DATA LISTING section start
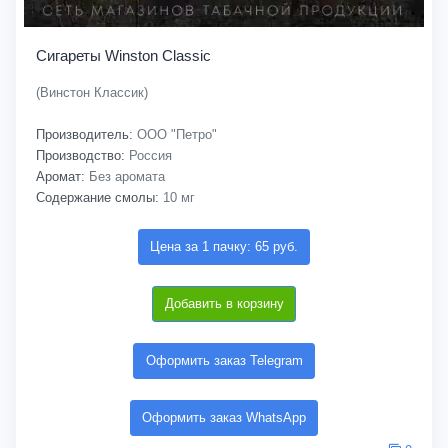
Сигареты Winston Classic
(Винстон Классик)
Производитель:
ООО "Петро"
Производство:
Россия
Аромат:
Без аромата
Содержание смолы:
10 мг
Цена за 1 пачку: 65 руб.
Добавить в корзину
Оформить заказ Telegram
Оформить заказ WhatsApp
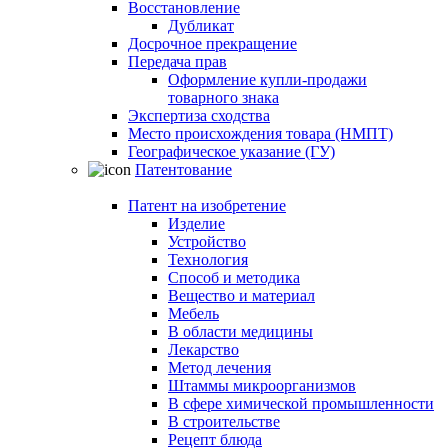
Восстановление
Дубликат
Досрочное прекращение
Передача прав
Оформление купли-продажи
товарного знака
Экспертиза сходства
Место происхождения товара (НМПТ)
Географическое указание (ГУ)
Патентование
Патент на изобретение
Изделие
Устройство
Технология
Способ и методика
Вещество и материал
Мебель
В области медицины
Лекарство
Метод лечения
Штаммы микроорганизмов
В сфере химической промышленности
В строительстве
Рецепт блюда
DATA LISTING section end
DATA LISTING section start
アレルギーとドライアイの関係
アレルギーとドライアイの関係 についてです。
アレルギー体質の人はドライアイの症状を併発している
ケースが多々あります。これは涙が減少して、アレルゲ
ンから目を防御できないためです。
DATA LISTING section end
■ **WHAT THE TASK ASKS**: Exactly the lines above from the one with "В сфере химической промышленности" to the one with "Рецепт блюда", both included, are to be quoted; leave the rest out.

■ **RESPONSE AREA**:
В сфере химической промышленности
В строительстве
Рецепт блюда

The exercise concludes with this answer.